(Document understanding data)
◇ ◇ ◇ ◇

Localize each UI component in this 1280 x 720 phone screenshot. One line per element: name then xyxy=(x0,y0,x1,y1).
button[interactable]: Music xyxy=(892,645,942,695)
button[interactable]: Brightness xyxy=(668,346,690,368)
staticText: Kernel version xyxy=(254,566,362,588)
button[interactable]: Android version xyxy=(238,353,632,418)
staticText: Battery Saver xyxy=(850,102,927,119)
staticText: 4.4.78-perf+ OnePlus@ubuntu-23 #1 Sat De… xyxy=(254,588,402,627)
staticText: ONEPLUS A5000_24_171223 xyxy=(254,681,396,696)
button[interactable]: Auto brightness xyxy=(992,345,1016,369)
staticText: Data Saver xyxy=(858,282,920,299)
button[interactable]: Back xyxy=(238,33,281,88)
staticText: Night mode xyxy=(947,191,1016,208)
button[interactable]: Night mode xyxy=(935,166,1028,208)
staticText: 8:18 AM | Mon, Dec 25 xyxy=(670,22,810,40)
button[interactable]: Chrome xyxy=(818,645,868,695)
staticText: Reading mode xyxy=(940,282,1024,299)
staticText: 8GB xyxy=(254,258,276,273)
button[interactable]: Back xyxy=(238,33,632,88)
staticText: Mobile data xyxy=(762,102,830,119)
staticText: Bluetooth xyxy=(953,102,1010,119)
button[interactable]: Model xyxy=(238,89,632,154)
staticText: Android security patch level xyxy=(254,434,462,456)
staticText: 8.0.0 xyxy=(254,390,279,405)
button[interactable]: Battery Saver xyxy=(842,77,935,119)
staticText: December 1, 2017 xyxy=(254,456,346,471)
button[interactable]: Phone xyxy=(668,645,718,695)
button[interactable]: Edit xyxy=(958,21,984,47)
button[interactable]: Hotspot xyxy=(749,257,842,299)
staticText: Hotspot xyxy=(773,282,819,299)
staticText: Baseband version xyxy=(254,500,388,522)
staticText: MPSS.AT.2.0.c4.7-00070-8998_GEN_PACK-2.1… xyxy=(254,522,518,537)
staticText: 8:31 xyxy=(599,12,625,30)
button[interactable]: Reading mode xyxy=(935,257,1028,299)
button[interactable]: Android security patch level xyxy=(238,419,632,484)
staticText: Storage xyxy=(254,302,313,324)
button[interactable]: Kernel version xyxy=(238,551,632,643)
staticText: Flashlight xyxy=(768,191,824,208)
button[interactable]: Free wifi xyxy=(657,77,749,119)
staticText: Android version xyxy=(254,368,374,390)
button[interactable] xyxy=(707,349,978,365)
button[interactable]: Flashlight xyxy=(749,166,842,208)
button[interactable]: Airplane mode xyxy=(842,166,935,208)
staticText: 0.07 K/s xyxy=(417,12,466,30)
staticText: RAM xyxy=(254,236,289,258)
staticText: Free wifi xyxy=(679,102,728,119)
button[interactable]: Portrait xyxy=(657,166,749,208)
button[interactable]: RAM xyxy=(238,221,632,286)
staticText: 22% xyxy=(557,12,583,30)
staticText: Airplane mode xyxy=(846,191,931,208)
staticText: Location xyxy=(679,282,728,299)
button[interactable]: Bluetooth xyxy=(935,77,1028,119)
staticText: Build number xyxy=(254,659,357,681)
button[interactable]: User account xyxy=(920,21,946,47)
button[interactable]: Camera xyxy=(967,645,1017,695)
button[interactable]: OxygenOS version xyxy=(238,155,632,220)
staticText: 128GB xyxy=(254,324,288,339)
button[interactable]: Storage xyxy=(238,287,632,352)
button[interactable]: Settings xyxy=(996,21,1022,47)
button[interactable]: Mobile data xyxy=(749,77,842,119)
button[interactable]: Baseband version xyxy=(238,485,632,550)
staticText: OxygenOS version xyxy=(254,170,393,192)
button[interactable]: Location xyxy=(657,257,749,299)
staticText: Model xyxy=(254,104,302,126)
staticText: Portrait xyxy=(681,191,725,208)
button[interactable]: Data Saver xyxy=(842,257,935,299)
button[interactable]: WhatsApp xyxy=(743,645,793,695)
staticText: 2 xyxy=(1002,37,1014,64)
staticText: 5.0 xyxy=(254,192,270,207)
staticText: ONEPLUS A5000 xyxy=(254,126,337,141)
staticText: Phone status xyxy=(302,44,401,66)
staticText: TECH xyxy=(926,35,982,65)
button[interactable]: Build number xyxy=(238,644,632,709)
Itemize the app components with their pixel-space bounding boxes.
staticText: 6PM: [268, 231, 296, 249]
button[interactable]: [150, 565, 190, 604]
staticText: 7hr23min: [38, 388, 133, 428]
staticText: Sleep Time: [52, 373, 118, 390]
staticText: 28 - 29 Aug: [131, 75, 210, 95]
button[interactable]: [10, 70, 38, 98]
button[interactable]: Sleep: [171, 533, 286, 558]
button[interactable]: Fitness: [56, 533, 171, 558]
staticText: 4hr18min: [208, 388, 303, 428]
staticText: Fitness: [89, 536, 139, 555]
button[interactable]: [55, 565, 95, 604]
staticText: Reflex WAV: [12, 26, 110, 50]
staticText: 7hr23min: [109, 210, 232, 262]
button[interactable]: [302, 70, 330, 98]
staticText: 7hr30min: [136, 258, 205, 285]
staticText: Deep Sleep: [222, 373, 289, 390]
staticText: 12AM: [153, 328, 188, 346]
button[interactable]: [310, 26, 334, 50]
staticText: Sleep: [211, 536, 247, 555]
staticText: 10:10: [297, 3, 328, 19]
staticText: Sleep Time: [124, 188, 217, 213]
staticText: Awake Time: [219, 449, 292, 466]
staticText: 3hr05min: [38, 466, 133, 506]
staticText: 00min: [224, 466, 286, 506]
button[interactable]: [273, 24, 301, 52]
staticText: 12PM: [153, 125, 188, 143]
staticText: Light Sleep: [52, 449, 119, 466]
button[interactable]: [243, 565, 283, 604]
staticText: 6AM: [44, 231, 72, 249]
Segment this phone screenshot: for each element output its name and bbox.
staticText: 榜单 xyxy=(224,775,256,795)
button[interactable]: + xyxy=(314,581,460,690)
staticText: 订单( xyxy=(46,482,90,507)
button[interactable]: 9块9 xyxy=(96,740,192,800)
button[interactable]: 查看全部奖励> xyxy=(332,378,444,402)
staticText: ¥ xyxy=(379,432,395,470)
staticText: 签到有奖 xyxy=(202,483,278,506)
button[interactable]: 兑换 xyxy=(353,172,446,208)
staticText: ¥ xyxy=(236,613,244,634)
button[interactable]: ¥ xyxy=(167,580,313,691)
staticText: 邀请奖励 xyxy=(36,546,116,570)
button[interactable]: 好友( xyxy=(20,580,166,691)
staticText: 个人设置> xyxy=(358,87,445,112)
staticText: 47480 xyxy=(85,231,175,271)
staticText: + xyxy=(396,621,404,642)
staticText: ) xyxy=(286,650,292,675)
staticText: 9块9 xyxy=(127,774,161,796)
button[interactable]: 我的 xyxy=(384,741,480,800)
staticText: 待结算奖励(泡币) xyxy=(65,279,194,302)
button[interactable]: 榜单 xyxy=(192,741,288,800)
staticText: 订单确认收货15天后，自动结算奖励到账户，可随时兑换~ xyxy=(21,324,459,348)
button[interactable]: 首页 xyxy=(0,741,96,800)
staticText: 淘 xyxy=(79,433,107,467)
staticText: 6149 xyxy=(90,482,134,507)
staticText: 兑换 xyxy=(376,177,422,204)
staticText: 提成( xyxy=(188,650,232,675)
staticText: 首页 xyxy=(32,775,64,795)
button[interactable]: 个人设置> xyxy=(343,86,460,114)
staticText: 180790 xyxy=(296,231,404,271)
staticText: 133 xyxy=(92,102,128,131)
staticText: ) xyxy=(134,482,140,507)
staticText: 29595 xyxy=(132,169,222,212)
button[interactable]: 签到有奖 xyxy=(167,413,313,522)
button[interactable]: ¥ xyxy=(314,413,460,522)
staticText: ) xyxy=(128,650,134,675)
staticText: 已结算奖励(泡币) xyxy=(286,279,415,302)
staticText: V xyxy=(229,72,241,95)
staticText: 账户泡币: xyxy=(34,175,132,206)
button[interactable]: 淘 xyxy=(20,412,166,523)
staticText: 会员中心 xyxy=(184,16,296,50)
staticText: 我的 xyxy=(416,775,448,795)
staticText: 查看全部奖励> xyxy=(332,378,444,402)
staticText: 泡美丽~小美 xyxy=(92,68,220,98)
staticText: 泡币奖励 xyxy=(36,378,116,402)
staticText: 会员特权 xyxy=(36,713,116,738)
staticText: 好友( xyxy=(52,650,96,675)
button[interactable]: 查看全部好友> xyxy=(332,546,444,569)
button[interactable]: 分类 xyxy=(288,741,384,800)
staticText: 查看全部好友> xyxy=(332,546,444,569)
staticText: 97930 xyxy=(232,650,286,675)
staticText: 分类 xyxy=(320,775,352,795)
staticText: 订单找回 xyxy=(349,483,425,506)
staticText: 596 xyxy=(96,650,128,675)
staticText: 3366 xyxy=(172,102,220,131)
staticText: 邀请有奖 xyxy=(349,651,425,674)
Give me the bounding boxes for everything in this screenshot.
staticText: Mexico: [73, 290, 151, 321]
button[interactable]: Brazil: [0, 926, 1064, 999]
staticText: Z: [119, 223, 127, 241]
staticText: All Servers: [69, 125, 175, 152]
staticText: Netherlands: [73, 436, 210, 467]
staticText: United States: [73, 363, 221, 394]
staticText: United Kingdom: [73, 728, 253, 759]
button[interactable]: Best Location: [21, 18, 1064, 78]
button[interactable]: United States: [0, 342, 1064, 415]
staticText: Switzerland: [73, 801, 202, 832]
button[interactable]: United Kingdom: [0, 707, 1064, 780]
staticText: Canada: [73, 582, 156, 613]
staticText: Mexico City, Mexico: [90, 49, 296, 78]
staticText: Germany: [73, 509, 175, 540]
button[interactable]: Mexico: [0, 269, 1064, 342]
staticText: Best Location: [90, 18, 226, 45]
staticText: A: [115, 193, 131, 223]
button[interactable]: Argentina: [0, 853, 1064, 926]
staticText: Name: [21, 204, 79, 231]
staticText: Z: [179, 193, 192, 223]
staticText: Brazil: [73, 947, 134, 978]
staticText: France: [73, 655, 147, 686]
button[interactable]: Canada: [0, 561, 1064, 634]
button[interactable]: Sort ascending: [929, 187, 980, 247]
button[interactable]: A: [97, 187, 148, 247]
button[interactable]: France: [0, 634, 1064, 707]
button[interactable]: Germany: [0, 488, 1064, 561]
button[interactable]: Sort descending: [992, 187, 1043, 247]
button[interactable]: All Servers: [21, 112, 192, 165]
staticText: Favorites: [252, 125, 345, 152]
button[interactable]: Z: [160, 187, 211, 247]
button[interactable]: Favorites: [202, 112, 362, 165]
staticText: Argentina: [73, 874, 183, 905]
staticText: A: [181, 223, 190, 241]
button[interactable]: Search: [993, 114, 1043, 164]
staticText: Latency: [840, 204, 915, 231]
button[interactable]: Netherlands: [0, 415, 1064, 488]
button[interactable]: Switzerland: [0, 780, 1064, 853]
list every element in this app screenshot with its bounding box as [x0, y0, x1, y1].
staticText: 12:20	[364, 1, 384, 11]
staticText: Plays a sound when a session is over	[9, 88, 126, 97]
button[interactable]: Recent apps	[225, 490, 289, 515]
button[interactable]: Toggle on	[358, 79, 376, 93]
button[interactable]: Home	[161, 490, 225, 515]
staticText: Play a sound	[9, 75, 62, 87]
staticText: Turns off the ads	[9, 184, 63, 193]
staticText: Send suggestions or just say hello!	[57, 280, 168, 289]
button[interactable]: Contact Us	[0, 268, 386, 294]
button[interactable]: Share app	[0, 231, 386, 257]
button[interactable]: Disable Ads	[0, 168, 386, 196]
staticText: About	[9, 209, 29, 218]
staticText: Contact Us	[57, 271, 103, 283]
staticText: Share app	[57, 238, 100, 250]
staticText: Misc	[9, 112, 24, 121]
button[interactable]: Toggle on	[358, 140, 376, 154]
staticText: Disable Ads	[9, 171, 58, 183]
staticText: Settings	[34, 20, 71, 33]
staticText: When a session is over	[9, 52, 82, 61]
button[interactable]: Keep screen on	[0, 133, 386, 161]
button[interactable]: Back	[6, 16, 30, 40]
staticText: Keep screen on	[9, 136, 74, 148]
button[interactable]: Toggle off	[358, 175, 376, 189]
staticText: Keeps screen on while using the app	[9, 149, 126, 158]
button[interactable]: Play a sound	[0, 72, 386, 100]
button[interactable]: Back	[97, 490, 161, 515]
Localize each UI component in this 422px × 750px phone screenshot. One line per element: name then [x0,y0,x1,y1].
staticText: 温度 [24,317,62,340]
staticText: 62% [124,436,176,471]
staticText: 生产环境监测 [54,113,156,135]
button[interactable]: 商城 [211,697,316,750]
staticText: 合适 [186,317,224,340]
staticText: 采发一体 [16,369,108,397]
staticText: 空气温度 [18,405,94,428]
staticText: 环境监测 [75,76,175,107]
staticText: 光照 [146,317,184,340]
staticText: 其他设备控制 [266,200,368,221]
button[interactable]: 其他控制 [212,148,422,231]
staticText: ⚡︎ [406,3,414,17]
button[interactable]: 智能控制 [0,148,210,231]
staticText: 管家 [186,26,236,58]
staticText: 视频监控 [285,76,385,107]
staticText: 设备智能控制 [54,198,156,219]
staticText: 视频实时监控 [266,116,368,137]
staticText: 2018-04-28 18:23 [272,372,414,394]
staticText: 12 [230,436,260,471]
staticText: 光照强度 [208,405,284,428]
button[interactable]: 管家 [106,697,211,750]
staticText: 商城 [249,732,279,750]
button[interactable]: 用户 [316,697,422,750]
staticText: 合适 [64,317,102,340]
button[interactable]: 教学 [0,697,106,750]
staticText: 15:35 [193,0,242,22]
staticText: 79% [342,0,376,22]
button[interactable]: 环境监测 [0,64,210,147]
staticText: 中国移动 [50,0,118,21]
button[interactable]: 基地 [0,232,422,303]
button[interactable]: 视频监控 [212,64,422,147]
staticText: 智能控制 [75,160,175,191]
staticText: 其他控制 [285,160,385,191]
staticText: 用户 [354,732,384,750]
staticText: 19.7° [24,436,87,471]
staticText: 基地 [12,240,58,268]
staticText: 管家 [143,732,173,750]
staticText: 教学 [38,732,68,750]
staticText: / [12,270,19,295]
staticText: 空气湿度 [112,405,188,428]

◇ ◇ ◇ ◇

#### Exercise objective:
The lines to return are those in the entries above that hold "boxes".

#### Response to this task:
Itemize the app components with their pixel-space bounding boxes.
Give me the bounding boxes for everything in this screenshot.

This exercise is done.